• [What you are asked to do]: Once the line holding "14 сен 2016, 20:14" is found, output it and all remaining lines of the data exactly, with every picture left out.

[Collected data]
>>>>

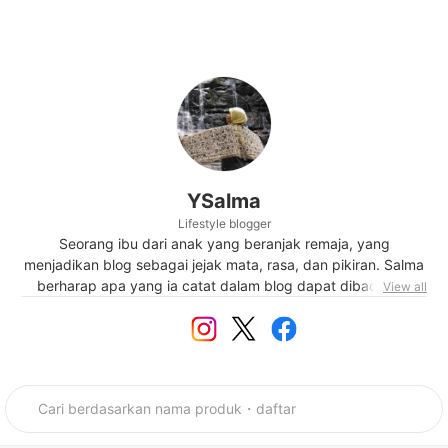
YSalma
Lifestyle blogger
Seorang ibu dari anak yang beranjak remaja, yang
menjadikan blog sebagai jejak mata, rasa, dan pikiran. Salma
berharap apa yang ia catat dalam blog dapat dibaca lagi
View all
dikemudian hari atau malah bisa menjadi inspirasi baik bagi
peselancar dunia maya yang sempat mampir.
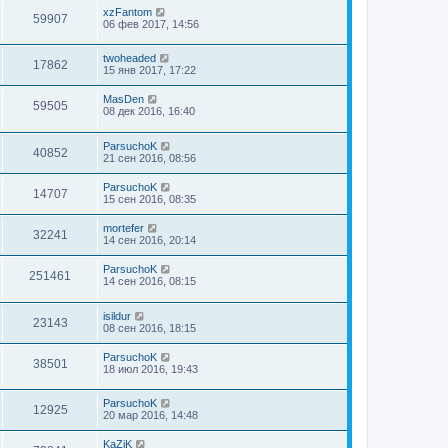
xzFantom
59907
06 фев 2017, 14:56
twoheaded
17862
15 янв 2017, 17:22
MasDen
59505
08 дек 2016, 16:40
ParsuchoK
40852
21 сен 2016, 08:56
ParsuchoK
14707
15 сен 2016, 08:35
mortefer
32241
14 сен 2016, 20:14
ParsuchoK
251461
14 сен 2016, 08:15
isildur
23143
08 сен 2016, 18:15
ParsuchoK
38501
18 июл 2016, 19:43
ParsuchoK
12925
20 мар 2016, 14:48
KaZiK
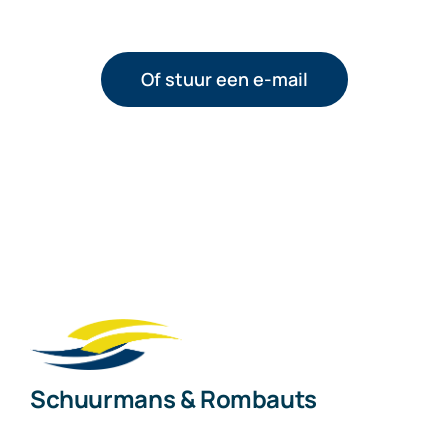
Of stuur een e-mail
Schuurmans & Rombauts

<<<<

• [Response box]:
14 сен 2016, 20:14
ParsuchoK
251461
14 сен 2016, 08:15
isildur
23143
08 сен 2016, 18:15
ParsuchoK
38501
18 июл 2016, 19:43
ParsuchoK
12925
20 мар 2016, 14:48
KaZiK
Of stuur een e-mail
Schuurmans & Rombauts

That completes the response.